Which brings us to the fact that there are times when a survey is highly disappointing. Case in point: embellishments. There are so many opportunities for printers and marketers to use embellishments—be they digital or not—to create higher-value print products. We are really keen on embellishments, and as our joint 2023 Specialty Digital Ink and Toner Embellishment Study with Taktiful found, companies that have invested in specialty toner capabilities (a subset of the overall embellishment market) are reaping the rewards. And yet, in our own surveys, we get very little interest in these technologies (see Figure 2). “Adding digital enhancement technologies” as a business opportunity has only ever been as high as 7% (back in 2018), peaked again at 6% in 2022, but dropped down to 3%. If I were ever inclined to use emoji, a sad face emoji would be appropriate here.
Figure 2: “Adding ‘digital enhancement’ finishing technologies (like Scodix, Highcon, MGI)” as a sales opportunity. Source: WhatTheyThink Fall Business Outlook Survey.
One potential roadblock to greater interest in the technology is that, very often, the print samples that customers see—at trade shows, etc.—are just “too good.” That is, they are elaborately designed and produced high-end items and many printers just find them too exotic for more prosaic print jobs. And yet that doesn’t need to be the case. The trick—for vendors of this equipment—may be to “dumb down” some of the print samples so that printers can see how they can be applied to something not quite as high-end as BMW or Rolex marketing brochures or the like.

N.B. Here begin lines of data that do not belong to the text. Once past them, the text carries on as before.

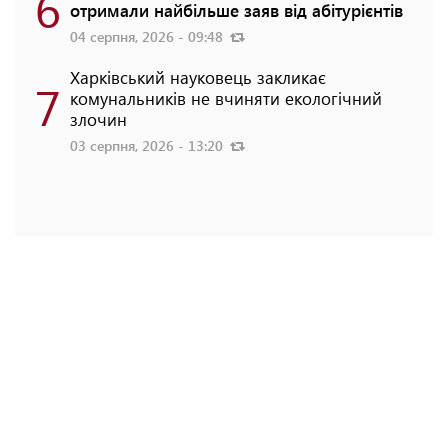
6
отримали найбільше заяв від абітурієнтів
04 серпня, 2026 - 09:48
Харківський науковець закликає
7
комунальників не вчиняти екологічний
злочин
03 серпня, 2026 - 13:20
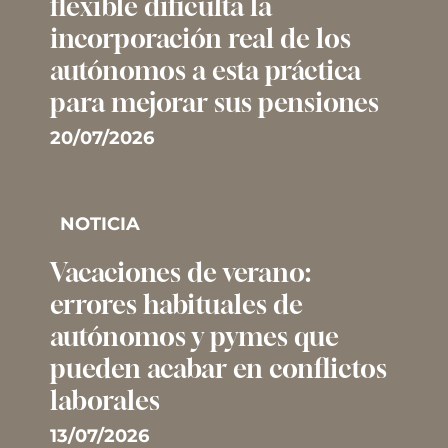
flexible dificulta la
incorporación real de los
autónomos a esta práctica
para mejorar sus pensiones
20/07/2026
NOTICIA
Vacaciones de verano:
errores habituales de
autónomos y pymes que
pueden acabar en conflictos
laborales
13/07/2026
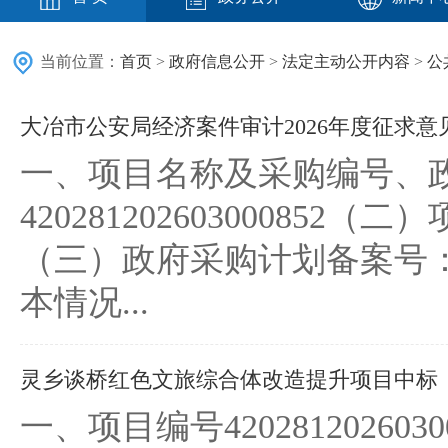
当前位置：
首页
>
政府信息公开
>
法定主动公开内容
>
公
​大冶市公安局经济案件审计2026年度征求意
一、项目名称及采购编号、
4202812026030008
（三）政府采购计划备案号：42
本情况...
灵乡谈桥红色文旅综合体改造提升项目中标
一、项目编号4202812026030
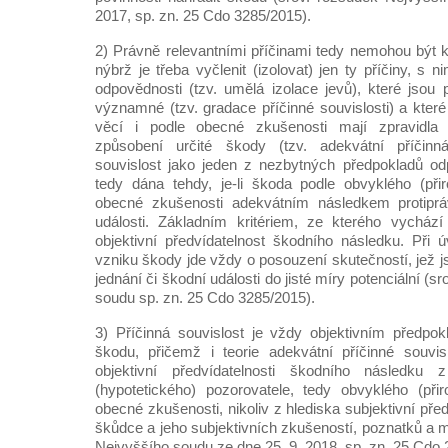
2017, sp. zn. 25 Cdo 3285/2015).
2) Právně relevantními příčinami tedy nemohou být kte
nýbrž je třeba vyčlenit (izolovat) jen ty příčiny, s 
odpovědnosti (tzv. umělá izolace jevů), které jsou
významné (tzv. gradace příčinné souvislosti) a kter
věcí i podle obecné zkušenosti mají zpravidla 
způsobení určité škody (tzv. adekvátní příčinná
souvislost jako jeden z nezbytných předpokladů od
tedy dána tehdy, je-li škoda podle obvyklého (při
obecné zkušenosti adekvátním následkem protiprá
události. Základním kritériem, ze kterého vychází 
objektivní předvídatelnost škodního následku. Při ú
vzniku škody jde vždy o posouzení skutečností, jež j
jednání či škodní události do jisté míry potenciální (
soudu sp. zn. 25 Cdo 3285/2015).
3) Příčinná souvislost je vždy objektivním předpo
škodu, přičemž i teorie adekvátní příčinné souvisl
objektivní předvídatelnosti škodního následku z
(hypotetického) pozorovatele, tedy obvyklého (při
obecné zkušenosti, nikoliv z hlediska subjektivní pře
škůdce a jeho subjektivních zkušeností, poznatků a 
Nejvyššího soudu ze dne 25. 9. 2018, sp. zn. 25 Cdo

(By the way, we just realized, much to our chagrin, that we never added “‘digital enhancement’ finishing technologies” to our Planned Investments. That is an oversight we shall rectify this fall. Add another sad face emoji here.)
In at the Finish
As far as finishing in general is concerned, “broadening binding and finishing services” has always been a modest business opportunity, although dropped off after 2018. (see Figure 3).
Figure 3: “Broadening bindery/finishing equipment/services” as a sales opportunity. Source: WhatTheyThink Fall Business Outlook Survey.
Which is interesting, as binding/finishing equipment has been a perennial top planned investment (see Figure 4).
Figure 4: “Bindery/finishing equipment” as a planned investment. Source: WhatTheyThink Fall Business Outlook Survey.
So the sense one gets is not that they are adding binding/finishing, but adding capacity or upgrading to new equipment to take advantage of new automation features, or to run in- or near-line with a digital press. But don’t discount the fact that planned investment in binding and finishing for offset (or other analog) production has been on the rise.
Time was a barrier, companies would outsource binding/finishing to a trade bindery, but today’s turnaround times preclude outsourcing most jobs.
Binding and finishing equipment has become ever more sophisticated, with automation becoming de rigueuras the challenge remains finding bindery employees.